FCP, FCIP, FCIP II, FCIP III, FCIP V, FCOI II, FCAMI, F5MI and FEPM are together referred to herein as the "Farallon Funds."
(x) Farallon Partners, L.L.C., a Delaware limited liability company (the "Farallon General Partner"), which is (i) the general partner of each of FCP, FCIP, FCIP II, FCIP III, FCOI II and FCAMI and (ii) the sole member of each of the FCIP V General Partner and the FEPM General Partner (each as defined below), with respect to the Shares held by each of the Farallon Funds other than F5MI.
(xi) Farallon Institutional (GP) V, L.L.C., a Delaware limited liability company (the "FCIP V General Partner"), which is the general partner of FCIP V, with respect to the Shares held by FCIP V.

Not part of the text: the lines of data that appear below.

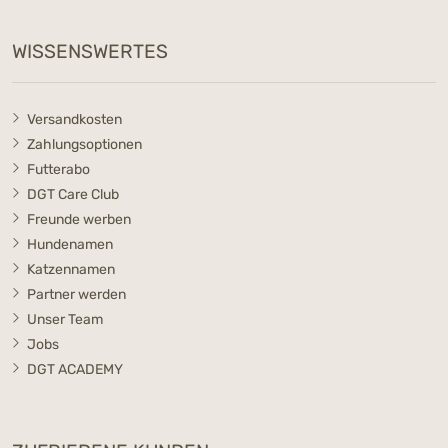
WISSENSWERTES
Versandkosten
Zahlungsoptionen
Futterabo
DGT Care Club
Freunde werben
Hundenamen
Katzennamen
Partner werden
Unser Team
Jobs
DGT ACADEMY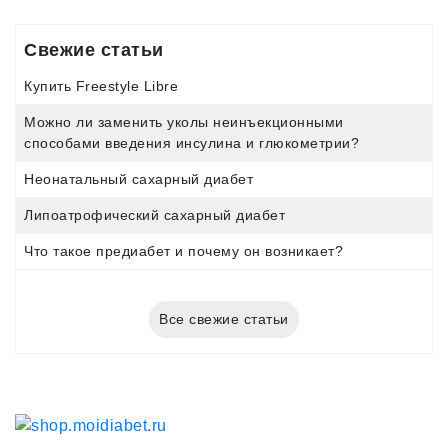
Свежие статьи
Купить Freestyle Libre
Можно ли заменить уколы неинъекционными
способами введения инсулина и глюкометрии?
Неонатальный сахарный диабет
Липоатрофический сахарный диабет
Что такое предиабет и почему он возникает?
Все свежие статьи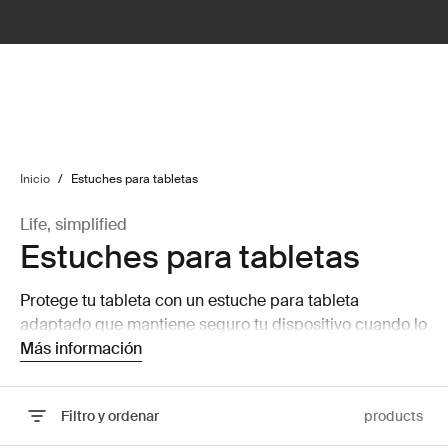
lter
filter
Inicio
/
Estuches para tabletas
Life, simplified
Estuches para tabletas
Protege tu tableta con un estuche para tableta
adaptado que mantiene seguro tu dispositivo cuando lo
utilizas o estás de viaje y funciona además como
Más información
soporte para la tableta.
Filtro y ordenar
products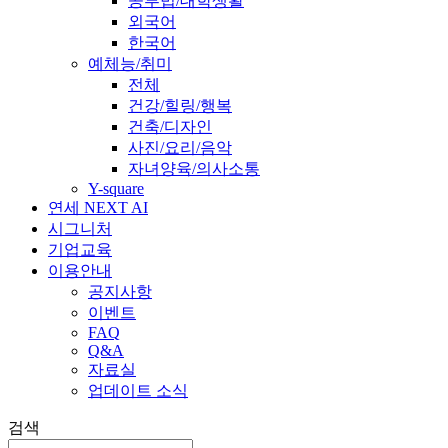
공부법/대학생활
외국어
한국어
예체능/취미
전체
건강/힐링/행복
건축/디자인
사진/요리/음악
자녀양육/의사소통
Y-square
연세 NEXT AI
시그니처
기업교육
이용안내
공지사항
이벤트
FAQ
Q&A
자료실
업데이트 소식
검색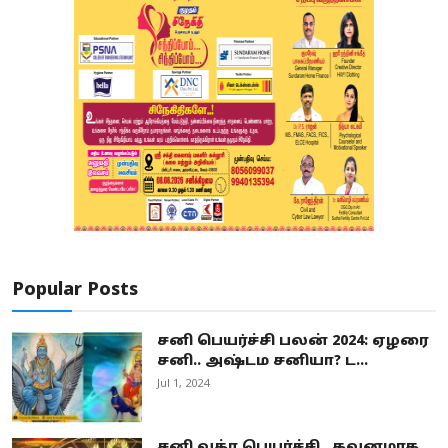
Popular Posts
சனி பெயர்ச்சி பலன் 2024: ஏழரை
சனி.. அஷ்டம சனியா? ட...
Jul 1, 2024
சனி வக்ர பெயர்ச்சி.. கவனமாக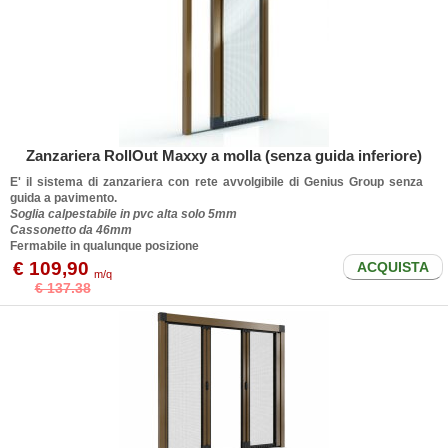
Zanzariera RollOut Maxxy a molla (senza guida inferiore)
E' il sistema di zanzariera con rete avvolgibile di Genius Group senza
guida a pavimento.
Soglia calpestabile in pvc alta solo 5mm
Cassonetto da 46mm
Fermabile in qualunque posizione
€ 109,90
ACQUISTA
m/q
€ 137.38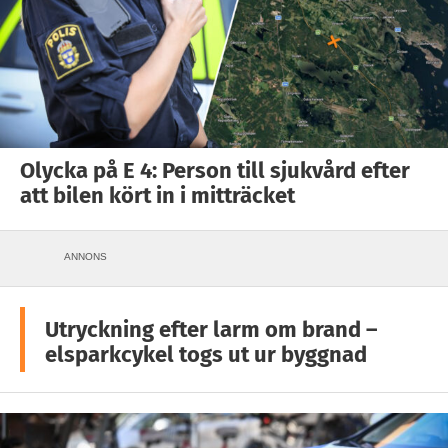
Olycka på E 4: Person till sjukvård efter
att bilen kört in i mitträcket
ANNONS
Utryckning efter larm om brand –
elsparkcykel togs ut ur byggnad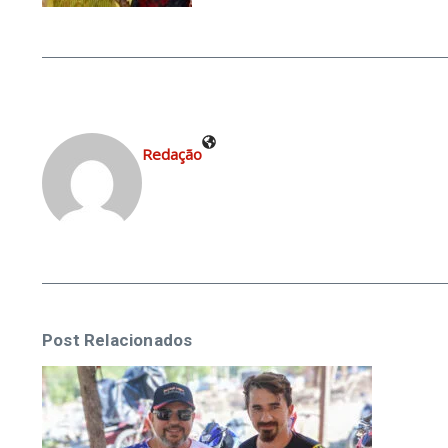
Redação
Post Relacionados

(xii) Farallon F5 (GP), L.L.C., a Delaware limited liability company (the "F5MI General Partner"), which is the general partner of F5MI, with respect to the Shares held by F5MI.
(xiii) Farallon Equity Partners (GP), L.L.C., a Delaware limited liability company (the "FEPM General Partner"), which is the general partner of FEPM, with respect to the Shares held by FEPM.
(xiv) The following persons, each of whom is a managing member or senior managing member, as the case may be, of the Farallon General Partner, and a manager or senior manager, as the case may be, of the FCIP V General Partner, the F5MI General Partner and the FEPM General Partner, with respect to the Shares held by the Farallon Funds: Joshua J. Dapice ("Dapice"); Philip D. Dreyfuss ("Dreyfuss"); Hannah E. Dunn ("Dunn"); Richard B. Fried ("Fried"); Varun N. Gehani ("Gehani"); Nicolas Giauque ("Giauque"); David T. Kim ("Kim"); Michael G. Linn ("Linn"); Patrick (Cheng) Luo ("Luo"); Rajiv A. Patel ("Patel"); Thomas G. Roberts, Jr. ("Roberts"); Edric C. Saito ("Saito"); William Seybold ("Seybold"); Daniel S. Short ("Short"); Andrew J. M. Spokes ("Spokes"); John R. Warren ("Warren"); and Mark C. Wehrly ("Wehrly").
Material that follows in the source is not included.